This protocol provides an open source, compiled MATLAB program that generates multitaper spectrograms for electroencephalographic data.
Current web resources provide limited, user friendly tools to compute spectrograms for visualizing and quantifying electroencephalographic (EEG) data. This paper describes a Windows-based, open source code for creating EEG multitaper spectrograms. The compiled program is accessible to Windows users without software licensing. For Macintosh users, the program is limited to those with a MATLAB software license. The program is illustrated via EEG spectrograms that vary as a function of states of sleep and wakefulness, and opiate-induced alterations in those states. The EEGs of C57BL/6J mice were wirelessly recorded for 4 h after intraperitoneal injection of saline (vehicle control) and antinociceptive doses of morphine, buprenorphine, and fentanyl. Spectrograms showed that buprenorphine and morphine caused similar changes in EEG power at 1−3 Hz and 8−9 Hz. Spectrograms after administration of fentanyl revealed maximal average power bands at 3 Hz and 7 Hz. The spectrograms unmasked differential opiate effects on EEG frequency and power. These computer-based methods are generalizable across drug classes and can be readily modified to quantify and display a wide range of rhythmic biological signals.
EEG data can be productively analyzed in the frequency domain to characterize levels of behavioral and neurophysiological arousal1. Multitaper spectrograms transform the EEG waveform into time and frequency domains, resulting in the visualization of the dynamic signal power at different frequencies across time. The multitaper spectrogram uses Fourier analysis to produce spectral density estimations. Spectral density estimation separates a waveform into the pure sinusoidal waves comprising the signal and is analogous to the diffraction of white light through a prism to see the entire spectrum of colors2. The multitaper spectrogram of the EEG represents the combined activity of multiple networks of neurons with discharge patterns that oscillate at different frequencies2. Due to its time shift invariant, the Fourier transform is considered the best transformation between time and frequency domains3. Fourier analysis also has a number of limitations. EEG signals are nonstationary. Therefore, small changes may not be perceived under Fourier methods and the analysis may change depending on the size of the data set. However, windowing is used when applying a Fourier transform to a nonstationary signal. This assumes that the spectrum of the signal changes only marginally over short periods of time. An alternate method for spectral analysis is wavelet transform which may be more appropriate for detecting brain disease3.

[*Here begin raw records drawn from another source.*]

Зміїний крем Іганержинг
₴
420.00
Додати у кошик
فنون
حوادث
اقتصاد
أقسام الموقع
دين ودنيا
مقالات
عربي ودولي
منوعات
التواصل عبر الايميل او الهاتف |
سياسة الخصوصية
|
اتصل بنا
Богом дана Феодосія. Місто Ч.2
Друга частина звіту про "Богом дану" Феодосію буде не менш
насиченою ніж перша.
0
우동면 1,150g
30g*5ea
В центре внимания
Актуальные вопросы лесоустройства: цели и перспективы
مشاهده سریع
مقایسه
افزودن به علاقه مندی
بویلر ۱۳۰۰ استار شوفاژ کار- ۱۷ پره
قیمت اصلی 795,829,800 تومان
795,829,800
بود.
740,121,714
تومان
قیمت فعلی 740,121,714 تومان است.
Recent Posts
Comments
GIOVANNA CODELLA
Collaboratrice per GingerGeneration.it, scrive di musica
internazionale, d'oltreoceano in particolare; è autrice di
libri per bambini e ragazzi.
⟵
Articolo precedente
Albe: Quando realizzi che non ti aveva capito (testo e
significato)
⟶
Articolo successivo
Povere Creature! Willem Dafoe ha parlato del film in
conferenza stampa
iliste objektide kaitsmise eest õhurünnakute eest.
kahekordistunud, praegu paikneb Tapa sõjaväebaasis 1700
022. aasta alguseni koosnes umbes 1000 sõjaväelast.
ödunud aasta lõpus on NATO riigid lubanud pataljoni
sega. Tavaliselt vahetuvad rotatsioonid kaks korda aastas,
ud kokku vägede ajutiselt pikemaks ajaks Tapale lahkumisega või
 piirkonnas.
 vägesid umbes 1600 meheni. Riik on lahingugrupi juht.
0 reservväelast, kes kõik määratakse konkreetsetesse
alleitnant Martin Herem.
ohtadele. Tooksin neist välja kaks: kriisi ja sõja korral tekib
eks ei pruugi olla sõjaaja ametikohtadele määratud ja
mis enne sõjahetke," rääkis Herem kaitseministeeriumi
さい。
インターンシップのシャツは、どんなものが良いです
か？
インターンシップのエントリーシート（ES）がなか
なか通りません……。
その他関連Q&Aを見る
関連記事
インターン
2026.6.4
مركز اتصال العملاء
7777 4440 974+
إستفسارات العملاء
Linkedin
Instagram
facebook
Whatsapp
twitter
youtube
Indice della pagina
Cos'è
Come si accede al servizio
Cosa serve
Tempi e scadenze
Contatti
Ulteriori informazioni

From a functional perspective, the different oscillations comprising an EEG signal are lower-level, trait phenotypes characteristic of higher-level, state phenotypes such as sleep and wakefulness2, or the loss of wakefulness caused by general anesthetics4,5,6. Regarding states of sleep and wakefulness, the spectrogram clearly illustrates that endogenously generated rhythms of sleep are continuous and dynamic7. Quantitative descriptions of states of sleep and wakefulness have traditionally involved a binning process that assigns a sleep or wake classification to each specifically defined epoch (e.g., 10 s) of EEG recording. These state bins are then plotted as a function of time. Time course data plots, often referred to as hypnograms, are used to differentiate normal sleep from sleep that is disrupted by disease, drug administration, changes in circadian rhythms, shift work, etc. A limitation of hypnogram plots is that they misrepresent EEG signals by expressing arousal states as square waveforms. Hypnogram plotting involves a discretization of arousal states2 and does not permit a finely grained display of intermediate or transition stages. Furthermore, 10 s scoring epochs produce a discretization of time by imposing a lower limit on the time scale. The result of the discretization of both state and time is the loss of neurophysiological information regarding the dynamic interplay between states of consciousness2 and drug-induced disruption of these states4. For example, different anesthetic agents act on different molecular targets and neural networks. Pharmacological manipulation of these neural networks reliably produces spectrograms unique to the drug, dose, and route of administration4.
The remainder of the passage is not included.